Elle correspond sans doute aussi à la volonté du législateur de l’époque, volonté implicitement validée par le groupe de travail chargé de la recodification du code du travail, puisque les obligations en matière de GPEC ont été introduites dans la partie 2 relative aux relations collectives du travail et non pas dans le titre III de la partie 1 relatif au licenciement pour motif économique.
Concrètement, cette position ne manquera pas de limiter certaines pratiques visant à bloquer ou ralentir le processus de consultation sur un projet de licenciement collectif pour motif économique, non seulement en cas d’absence de négociation préalable sur la GPEC mais aussi en cas d’insuffisance de cette dernière aux yeux des élus.
L’absence de loyauté dans la négociation sur la GPEC (le projet de restructuration, connu de l’employeur, n’ayant pas été abordé), le non aboutissement ou la non formalisation de la fin des négociations, ou encore la nécessité de reprendre le processus de négociation au vu du projet de licenciement collectif envisagé, sont autant d’arguments qui pouvaient en effet être soulevés par les CE pour solliciter une suspension de la procédure de consultation sur le projet de licenciement collectif.
Attention cependant à ne pas occulter la GPEC au prétexte de cette jurisprudence
Sans minimiser l’importance de cette jurisprudence de la Cour de cassation, cette dernière ne saurait occulter l’ensemble des autres obligations mises à la charge de l’employeur avant tout licenciement pour motif économique, dont notamment :
- d’une part, l’obligation de reclassement de l’employeur avant tout licenciement, d’abord reconnue par la Cour de cassation puis reprise dans l’article L 1233-4 du code du travail ;
- d’autre part, l’obligation d’adaptation des salariés à l’évolution de leurs emplois, initialement reconnue par la Chambre sociale et reprise dans ce même article L 1233-4 : « Le licenciement pour motif économique d’un salarié ne peut intervenir que lorsque tous les efforts de formation et d’adaptation ont été réalisés et que le reclassement de l’intéressé ne peut être opéré dans l’entreprise ou dans les entreprises du groupe auquel l’entreprise appartient ».
Or, force est de constater que la GPEC constitue malgré tout un des supports naturel des outils à mettre en place pour faciliter la réalisation de cette double obligation. Sans compter que le manquement à l’obligation de négocier sur la question de la GPEC pourrait être mise en avant pour soutenir que l’employeur n’a pas accompli tous les efforts de formation et d’adaptation de ses personnels.
Il ne faudrait donc pas l’occulter au seul motif de la limitation de la portée de la GPEC issue de cet arrêt du 30 septembre 2009.

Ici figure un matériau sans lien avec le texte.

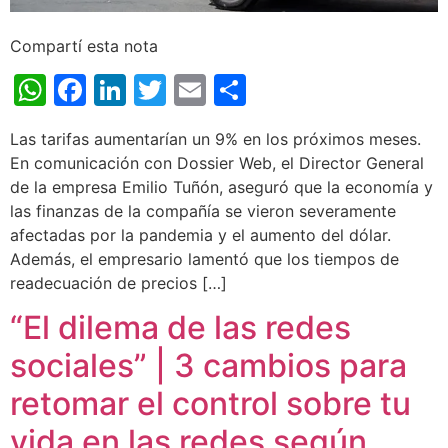
Compartí esta nota
WhatsApp
Facebook
LinkedIn
Twitter
Email
Share
Las tarifas aumentarían un 9% en los próximos meses.
En comunicación con Dossier Web, el Director General
de la empresa Emilio Tuñón, aseguró que la economía y
las finanzas de la compañía se vieron severamente
afectadas por la pandemia y el aumento del dólar.
Además, el empresario lamentó que los tiempos de
readecuación de precios […]
“El dilema de las redes
sociales” | 3 cambios para
retomar el control sobre tu
vida en las redes según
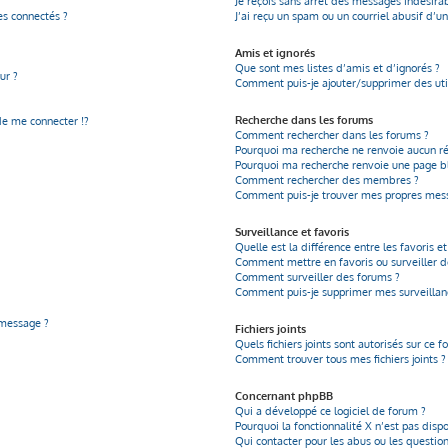
Je reçois sans arrêt des messages indésirab
s connectés ?
J’ai reçu un spam ou un courriel abusif d’
Amis et ignorés
Que sont mes listes d’amis et d’ignorés ?
ur ?
Comment puis-je ajouter/supprimer des util
Recherche dans les forums
 me connecter !?
Comment rechercher dans les forums ?
Pourquoi ma recherche ne renvoie aucun ré
Pourquoi ma recherche renvoie une page b
Comment rechercher des membres ?
Comment puis-je trouver mes propres mess
Surveillance et favoris
Quelle est la différence entre les favoris et
Comment mettre en favoris ou surveiller de
Comment surveiller des forums ?
Comment puis-je supprimer mes surveillanc
 message ?
Fichiers joints
Quels fichiers joints sont autorisés sur ce f
Comment trouver tous mes fichiers joints ?
Concernant phpBB
Qui a développé ce logiciel de forum ?
Pourquoi la fonctionnalité X n’est pas disp
Qui contacter pour les abus ou les questio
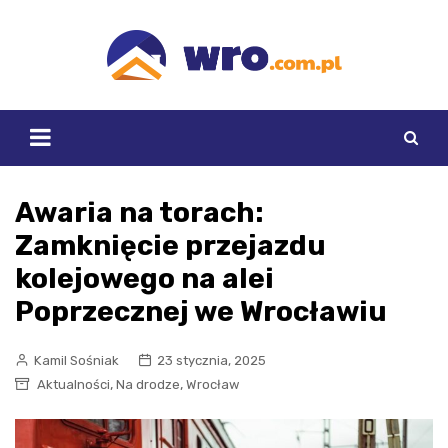
Skip
to
content
Awaria na torach:
Zamknięcie przejazdu
kolejowego na alei
Poprzecznej we Wrocławiu
Kamil Sośniak
23 stycznia, 2025
,
,
Aktualności
Na drodze
Wrocław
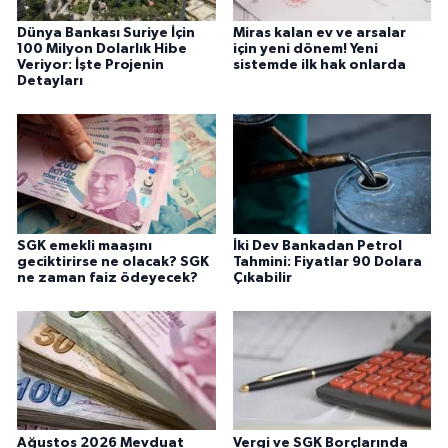
Dünya Bankası Suriye İçin
Miras kalan ev ve arsalar
100 Milyon Dolarlık Hibe
için yeni dönem! Yeni
Veriyor: İşte Projenin
sistemde ilk hak onlarda
Detayları
SGK emekli maaşını
İki Dev Bankadan Petrol
geciktirirse ne olacak? SGK
Tahmini: Fiyatlar 90 Dolara
ne zaman faiz ödeyecek?
Çıkabilir
Ağustos 2026 Mevduat
Vergi ve SGK Borçlarında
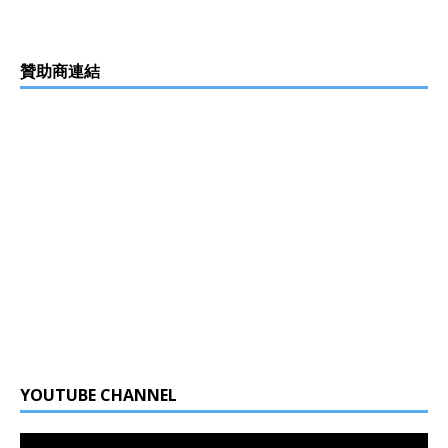
贊助商連結
YOUTUBE CHANNEL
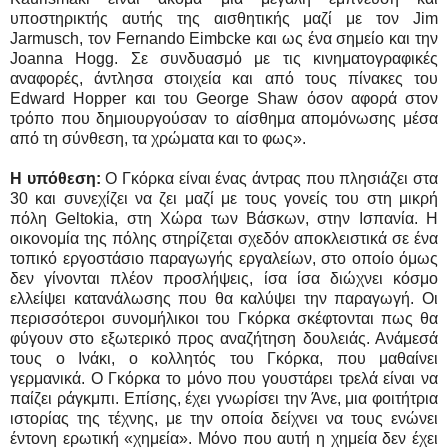
υποστηρικτής αυτής της αισθητικής μαζί με τον Jim
Jarmusch, τον Fernando Eimbcke και ως ένα σημείο και την
Joanna Hogg. Σε συνδυασμό με τις κινηματογραφικές
αναφορές, άντλησα στοιχεία και από τους πίνακες του
Edward Hopper και του George Shaw όσον αφορά στον
τρόπο που δημιουργούσαν το αίσθημα απομόνωσης μέσα
από τη σύνθεση, τα χρώματα και το φως».
Η υπόθεση:
Ο Γκόρκα είναι ένας άντρας που πλησιάζει στα
30 και συνεχίζει να ζει μαζί με τους γονείς του στη μικρή
πόλη Geltokia, στη Χώρα των Βάσκων, στην Ισπανία. Η
οικονομία της πόλης στηρίζεται σχεδόν αποκλειστικά σε ένα
τοπικό εργοστάσιο παραγωγής εργαλείων, στο οποίο όμως
δεν γίνονται πλέον προσλήψεις, ίσα ίσα διώχνει κόσμο
ελλείψει κατανάλωσης που θα καλύψει την παραγωγή. Οι
περισσότεροι συνομήλικοι του Γκόρκα σκέφτονται πως θα
φύγουν στο εξωτερικό προς αναζήτηση δουλειάς. Ανάμεσά
τους ο Ινάκι, ο κολλητός του Γκόρκα, που μαθαίνει
γερμανικά. Ο Γκόρκα το μόνο που γουστάρει τρελά είναι να
παίζει ράγκμπι. Επίσης, έχει γνωρίσει την Άνε, μια φοιτήτρια
ιστορίας της τέχνης, με την οποία δείχνει να τους ενώνει
έντονη ερωτική «χημεία». Μόνο που αυτή η χημεία δεν έχει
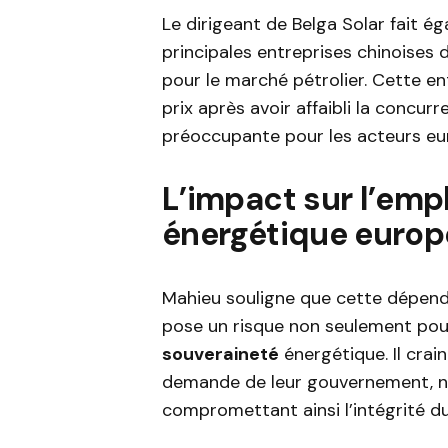
Le dirigeant de Belga Solar fait é
principales entreprises chinoises 
pour le marché pétrolier. Cette en
prix après avoir affaibli la concur
préoccupante pour les acteurs e
L’impact sur l’empl
énergétique euro
Mahieu souligne que cette dépend
pose un risque non seulement pour
souveraineté
énergétique. Il crain
demande de leur gouvernement, neu
compromettant ainsi l’intégrité d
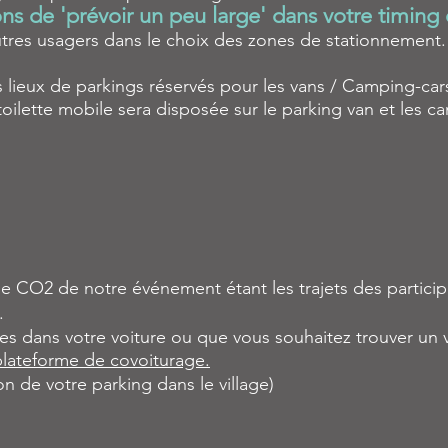
 de 'prévoir un peu large' dans votre timing 
utres usagers dans le choix des zones de stationnement.
ieux de parkings réservés pour les vans / Camping-cars 
toilette mobile sera disposée sur le parking van et les c
e CO2 de notre événement étant les trajets des participa
e.
les dans votre voiture ou que vous souhaitez trouver u
plateforme de covoiturage.
ion de votre parking dans le village)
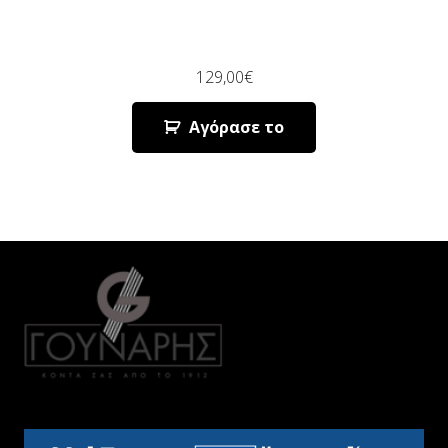
129,00
€
Αγόρασε το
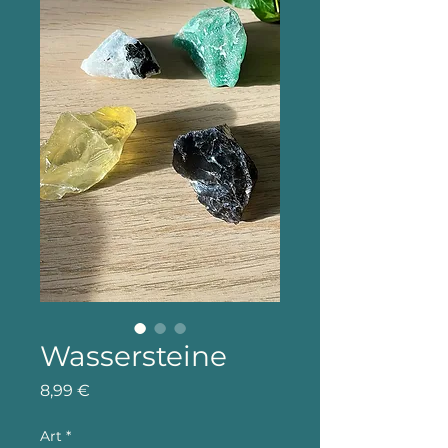
Wassersteine
Preis
8,99 €
Art
*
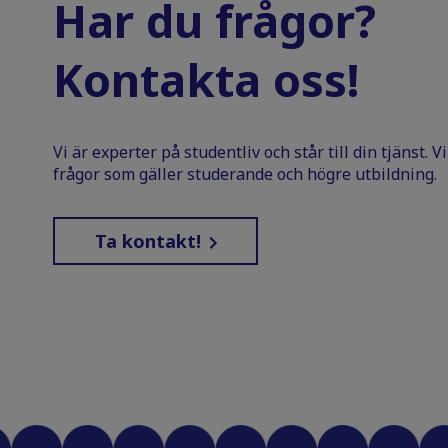
Har du frågor?
Kontakta oss!
Vi är experter på studentliv och står till din tjänst. 
frågor som gäller studerande och högre utbildning.
Ta kontakt!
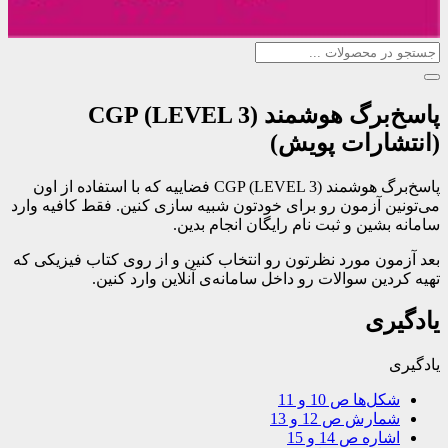
پاسخ‌برگ هوشمند CGP (LEVEL 3)
(انتشارات پویش)
پاسخ‌برگ هوشمند CGP (LEVEL 3) فضاییه که با استفاده از اون
می‌تونین آزمون رو برای خودتون شبیه سازی کنین. فقط کافیه وارد
سامانه بشین و ثبت نام رایگان انجام بدین.
بعد آزمون مورد نظرتون رو انتخاب کنین و از روی کتاب فیزیکی که
تهیه کردین سوالات رو داخل سامانه‌ی آنلاین وارد کنین.
یادگیری
یادگیری
شکل‌ها ص 10 و 11
شمارش ص 12 و 13
اشاره ص 14 و 15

En outre, on ne peut qu’inviter les employeurs en situation de devoir envisager un licenciement collectif pour motif économique à se reporter au préambule de l’accord national interprofessionnel sur la gestion sociale des conséquences de la crise économique du 8 juillet 2009 conclu entre tous les partenaires sociaux hormis la CGT, préambule au terme duquel « les partenaires sociaux considèrent que le dialogue social et la négociation collective sont les moyens à privilégier dans cette période pour avoir un état des lieux de la situation économique et de son évolution probable et, à partir de là, envisager toute mesure permettant d’y faire face et d’en assurer la cohérence ».